[The input]
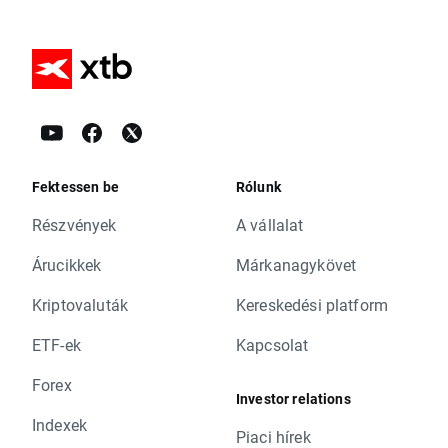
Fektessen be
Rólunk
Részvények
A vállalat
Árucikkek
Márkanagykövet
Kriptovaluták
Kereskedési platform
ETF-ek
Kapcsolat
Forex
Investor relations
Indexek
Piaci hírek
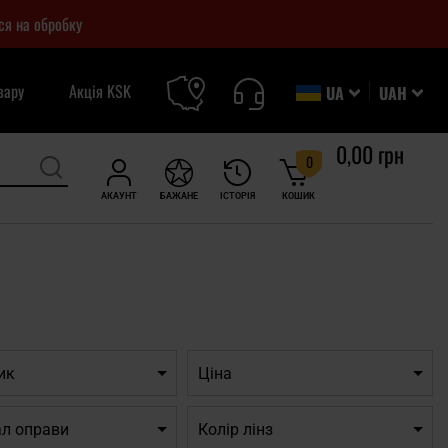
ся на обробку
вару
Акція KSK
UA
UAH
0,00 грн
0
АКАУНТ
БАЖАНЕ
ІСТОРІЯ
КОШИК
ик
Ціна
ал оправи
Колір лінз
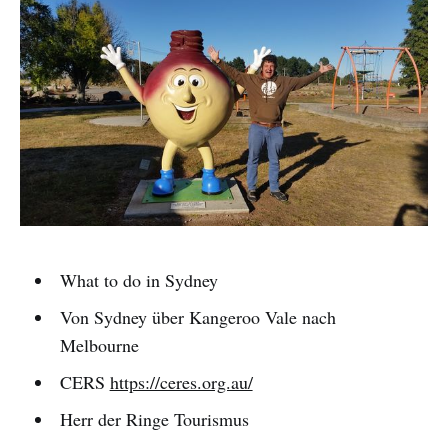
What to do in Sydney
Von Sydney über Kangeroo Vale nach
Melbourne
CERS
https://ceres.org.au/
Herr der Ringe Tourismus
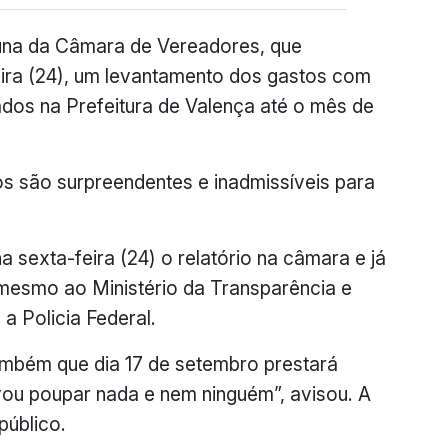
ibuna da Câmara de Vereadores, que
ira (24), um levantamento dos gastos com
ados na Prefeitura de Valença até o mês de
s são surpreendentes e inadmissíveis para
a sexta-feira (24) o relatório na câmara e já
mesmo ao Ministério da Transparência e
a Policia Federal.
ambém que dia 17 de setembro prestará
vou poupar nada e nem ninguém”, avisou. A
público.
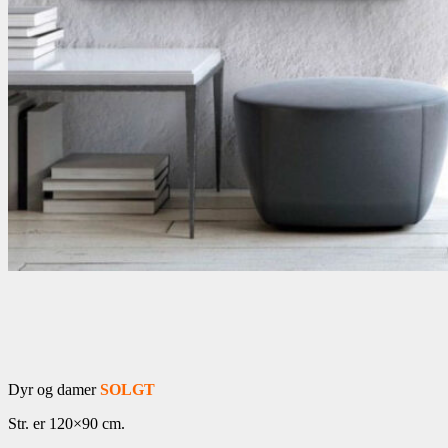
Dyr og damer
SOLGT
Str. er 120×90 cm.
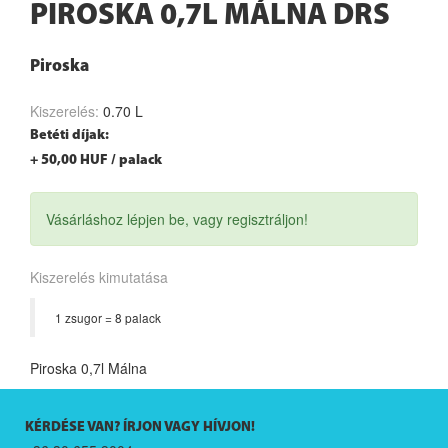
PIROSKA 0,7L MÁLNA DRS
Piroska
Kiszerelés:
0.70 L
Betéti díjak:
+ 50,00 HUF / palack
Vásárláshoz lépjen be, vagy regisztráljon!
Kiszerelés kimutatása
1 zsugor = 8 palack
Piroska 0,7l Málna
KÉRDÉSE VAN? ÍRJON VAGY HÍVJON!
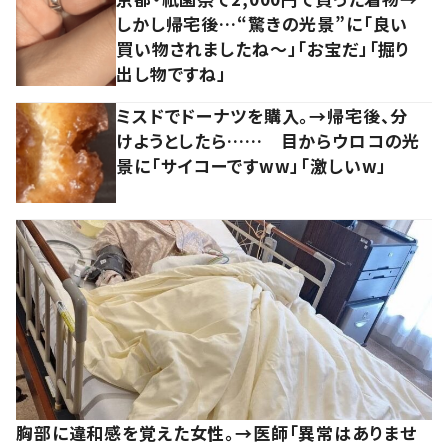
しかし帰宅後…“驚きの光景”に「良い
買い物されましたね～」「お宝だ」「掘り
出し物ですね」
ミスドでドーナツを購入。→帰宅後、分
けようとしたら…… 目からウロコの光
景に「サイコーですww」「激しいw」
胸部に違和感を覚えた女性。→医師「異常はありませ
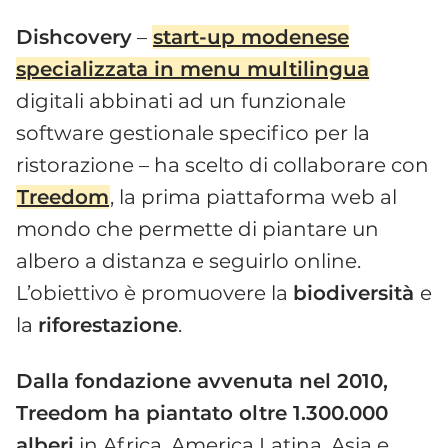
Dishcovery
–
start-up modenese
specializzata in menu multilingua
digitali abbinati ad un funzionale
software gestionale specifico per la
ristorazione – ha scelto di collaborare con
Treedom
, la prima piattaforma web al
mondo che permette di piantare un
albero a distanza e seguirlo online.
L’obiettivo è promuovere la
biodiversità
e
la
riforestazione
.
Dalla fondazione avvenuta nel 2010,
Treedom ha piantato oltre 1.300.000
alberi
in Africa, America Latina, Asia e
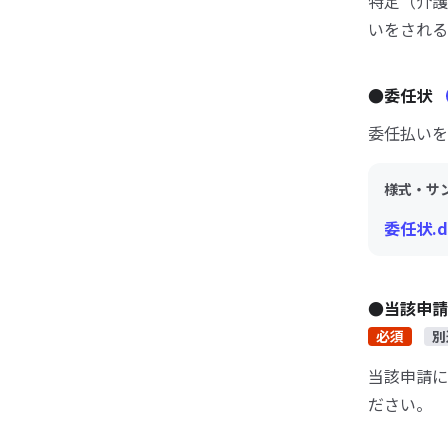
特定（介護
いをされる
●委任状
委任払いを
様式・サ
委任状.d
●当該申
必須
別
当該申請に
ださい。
[/The input]
--- What is being asked ---
Report the number of lines in the entries above that include the string "Treedom". Give nothing but the number.

--- Response ---
2